Apartment firms must pay increasing attention to the legal landscape surrounding data privacy and ensuring that they are compliant with existing and future laws. A new NMHC white paper, "Data Privacy and Protection: Practical Considerations for Apartment Firms," is an essential tool to support your firm’s efforts.
NMHC’s white paper provides a framework for developing strong data privacy practices that support apartment firms’ efforts to comply with existing and evolving data privacy laws and standards, regardless of jurisdiction. Of course, apartment firms will need to work with internal legal and technology teams to ensure compliance with each law. But the paper highlights commonalities and trends in the space and identifies ways to bolster consumer privacy protections across the board in an effort to stay ahead of the curve and ahead of coming regulations. Specifically, the paper identifies and defines the common themes seen across current laws and proposed legislation and suggests high-level practical considerations companies should consider as they analyze whether emerging privacy requirements apply to their business practices and offers guidance on how to address each one.

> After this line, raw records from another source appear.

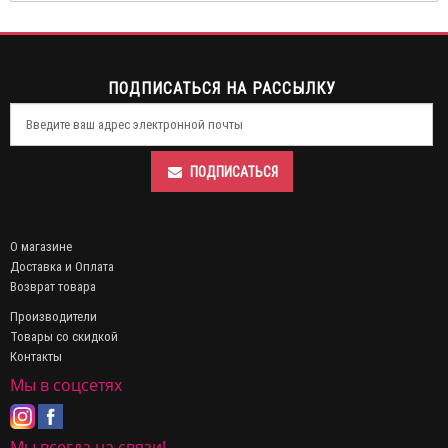
ПОДПИСАТЬСЯ НА РАССЫЛКУ
ПОДПИСАТЬСЯ
О магазине
Доставка и Оплата
Возврат товара
Производители
Товары со скидкой
Контакты
Мы в соцсетях
Мы всегда на связи!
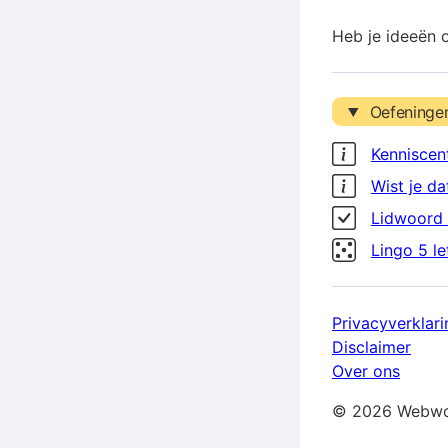
Heb je ideeën 
Oefeninge
Kenniscen
Wist je da
Lidwoord 
Lingo 5 l
Privacyverklari
Disclaimer
Over ons
© 2026 Webwo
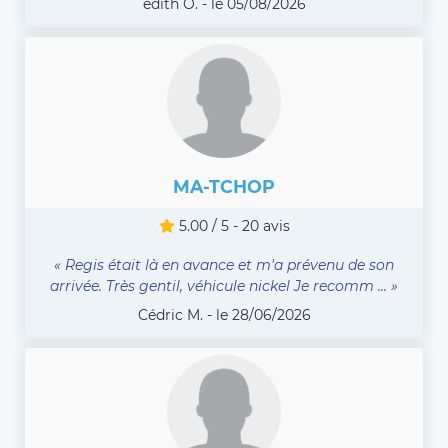
edith O. - le 05/08/2026
MA-TCHOP
5.00 / 5 - 20 avis
« Regis était là en avance et m'a prévenu de son
arrivée. Très gentil, véhicule nickel Je recomm ... »
Cédric M. - le 28/06/2026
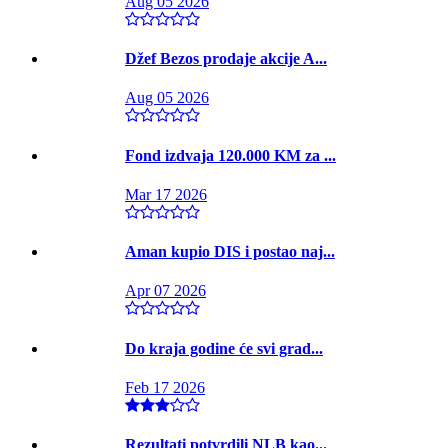
Aug 05 2026
Džef Bezos prodaje akcije A...
Aug 05 2026
Fond izdvaja 120.000 KM za ...
Mar 17 2026
Aman kupio DIS i postao naj...
Apr 07 2026
Do kraja godine će svi grad...
Feb 17 2026
Rezultati potvrdili NLB kao...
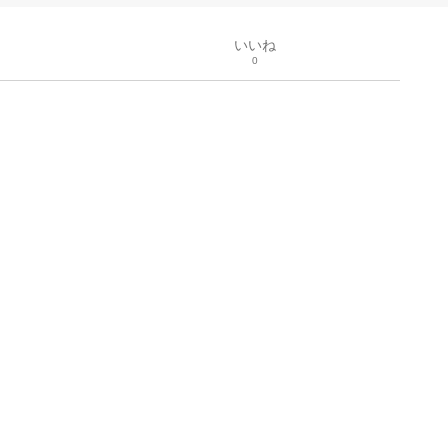
いいね
0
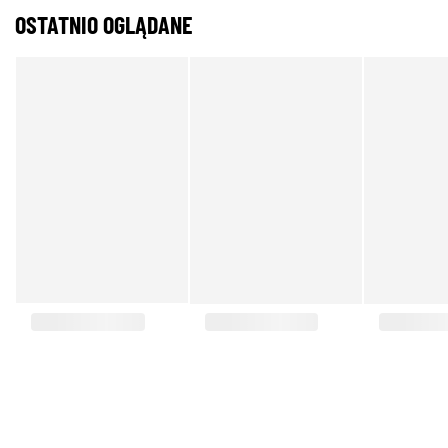
OSTATNIO OGLĄDANE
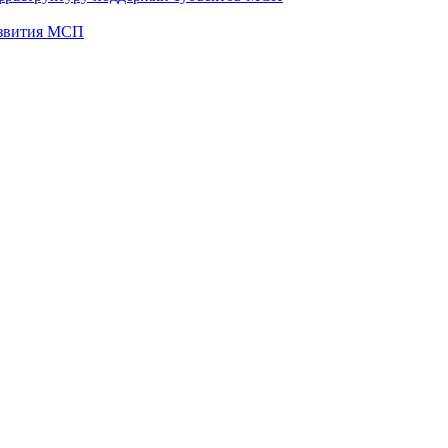
развития МСП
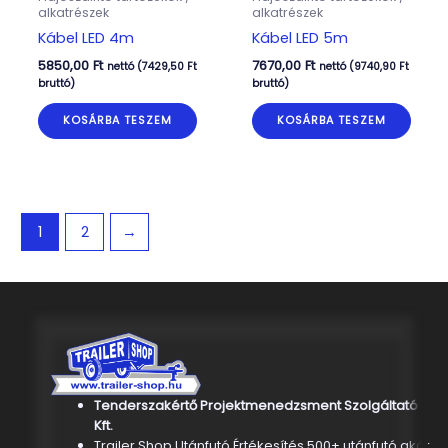
alkatrészek
alkatrészek
Kábel LED 4m
Kábel LED 5m
5850,00
Ft
7670,00
Ft
nettó (
7429,50
Ft
nettó (
9740,90
Ft
bruttó)
bruttó)
KOSÁRBA TESZEM
KOSÁRBA TESZEM
1
2
→
Tenderszakértő Projektmenedzsment Szolgáltató
Kft.
Trailer Shop Utánfutó Értékesítés 500+ utánfutó akár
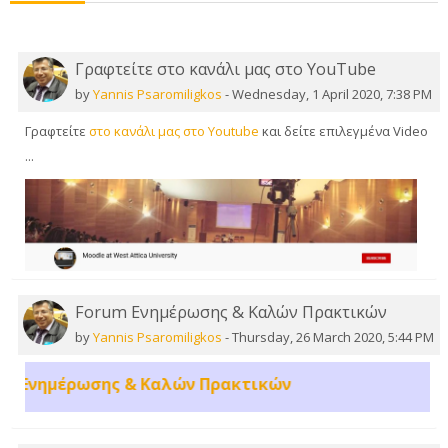
Γραφτείτε στο κανάλι μας στο YouTube
by
Yannis Psaromiligkos
-
Wednesday, 1 April 2020, 7:38 PM
Γραφτείτε
στο κανάλι μας στο Youtube
και δείτε επιλεγμένα Video
...
Forum Ενημέρωσης & Καλών Πρακτικών
by
Yannis Psaromiligkos
-
Thursday, 26 March 2020, 5:44 PM
 Ενημέρωσης & Καλών Πρακτικών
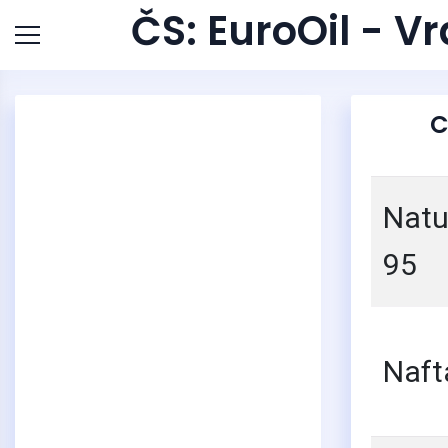
ČS: EuroOil - V
C
4
Natu
95
Naft
3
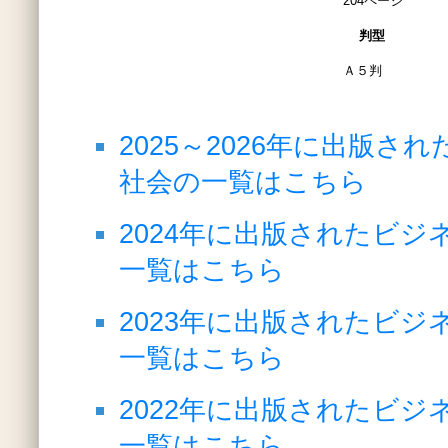
204ページ
判型
Ａ５判
2025～2026年に出版さ
社会の一覧はこちら
2024年に出版されたビジ
一覧はこちら
2023年に出版されたビジ
一覧はこちら
2022年に出版されたビジ
一覧はこちら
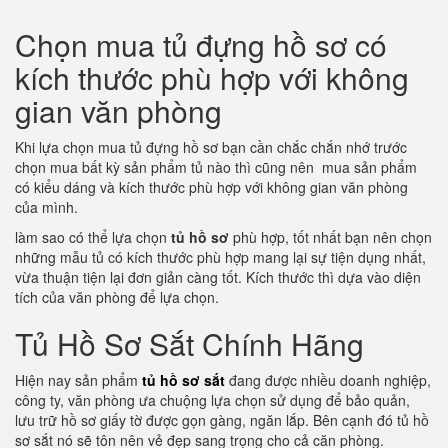
Chọn mua tủ đựng hồ sơ có
kích thước phù hợp với không
gian văn phòng
Khi lựa chọn mua tủ đựng hồ sơ bạn cần chắc chắn nhớ trước
chọn mua bất kỳ sản phẩm tủ nào thì cũng nên mua sản phẩm
có kiểu dáng và kích thước phù hợp với không gian văn phòng
của mình.
làm sao có thể lựa chọn
tủ hồ sơ
phù hợp, tốt nhất bạn nên chọn
những mẫu tủ có kích thước phù hợp mang lại sự tiện dụng nhất,
vừa thuận tiện lại đơn giản càng tốt. Kích thước thì dựa vào diện
tích của văn phòng để lựa chọn.
Tủ Hồ Sơ Sắt Chính Hãng
Hiện nay sản phẩm
tủ hồ sơ sắt
đang được nhiều doanh nghiệp,
công ty, văn phòng ưa chuộng lựa chọn sử dụng để bảo quản,
lưu trữ hồ sơ giấy tờ được gọn gàng, ngăn lắp. Bên cạnh đó tủ hồ
sơ sắt nó sẽ tôn nên vẻ đẹp sang trọng cho cả căn phòng.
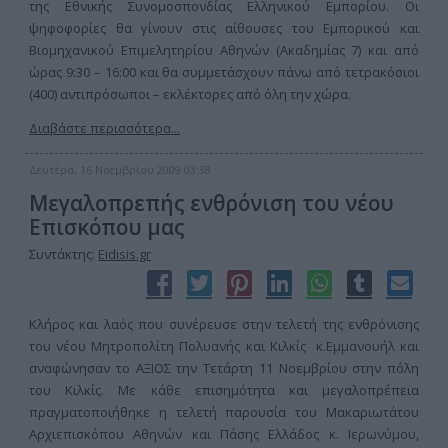
της Εθνικής Συνομοσπονδίας Ελληνικού Εμπορίου. Οι
ψηφοφορίες θα γίνουν στις αίθουσες του Εμπορικού και
Βιομηχανικού Επιμελητηρίου Αθηνών (Ακαδημίας 7) και από
ώρας 9:30 – 16:00 και θα συμμετάσχουν πάνω από τετρακόσιοι
(400) αντιπρόσωποι – εκλέκτορες από όλη την χώρα.
Διαβάστε περισσότερα...
Δευτέρα, 16 Νοεμβρίου 2009 03:38
Μεγαλοπρεπής ενθρόνιση του νέου
Επισκόπου μας
Συντάκτης:
Eidisis.gr
Κλήρος και λαός που συνέρευσε στην τελετή της ενθρόνισης
του νέου Μητροπολίτη Πολυανής και Κιλκίς κ.Εμμανουήλ και
αναφώνησαν το ΑΞΙΟΣ την Τετάρτη 11 Νοεμβρίου στην πόλη
του Κιλκίς. Με κάθε επισημότητα και μεγαλοπρέπεια
πραγματοποιήθηκε η τελετή παρουσία του Μακαριωτάτου
Αρχιεπισκόπου Αθηνών και Πάσης Ελλάδος κ. Ιερωνύμου,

The introduction of the European Union’s (EU) new privacy regime—the General Data Protection Regulation (GDPR)—in May 2018 initiated a marked shift in the global privacy standard. Soon thereafter, in June 2018, California enacted a landmark privacy law, the California Consumer Privacy Act (CCPA), which goes into effect on January 1, 2020. The CCPA directly impacts operations of businesses servicing California consumers and has also overhauled the U.S. approach to privacy regulation and created momentum for other U.S. states, and potentially the U.S. Congress, to introduce sweeping new privacy requirements.
At their core, these new privacy laws inform—and in effect govern—how organizations collect and process data about individuals. Since apartment firms often collect, use and maintain vast amounts of information about residents, prospective residents and employees, evaluating the scope and potential impact of the constantly evolving privacy and security regulatory landscape is critical to maintaining successful business operations free from regulatory or consumer backlash. Relatedly, the industry’s use of and reliance on smart home technology likely will create additional complexities and challenges in managing and implementing information governance programs.
The impact of these new standards on U.S. businesses is important for three key reasons. First, many of the new regimes are intended to be industry agnostic. This means that traditional exceptions or carve outs for certain industries may not be available, and sector-specific considerations may not be taken into account in the development of new requirements.
Second, legislators and regulators are imposing privacy requirements beyond jurisdictional borders. The laws seek to regulate businesses processing information on their constituents, regardless of the physical location of the company. This means that businesses that collect information on individuals located in multiple jurisdictions can be subject to numerous laws, often with differing, and potentially conflicting, requirements that can create implementation and compliance challenges.
Finally, and perhaps most importantly, emerging privacy laws have increased companies’ liability and risk exposure with respect to the storage and processing of individuals’ data. Again, this NMHC white paper provides an overview of the emerging data privacy regulatory landscape, highlights potential associated challenges and offers practical considerations to help apartment firms navigate the complexities of the rapidly evolving frameworks.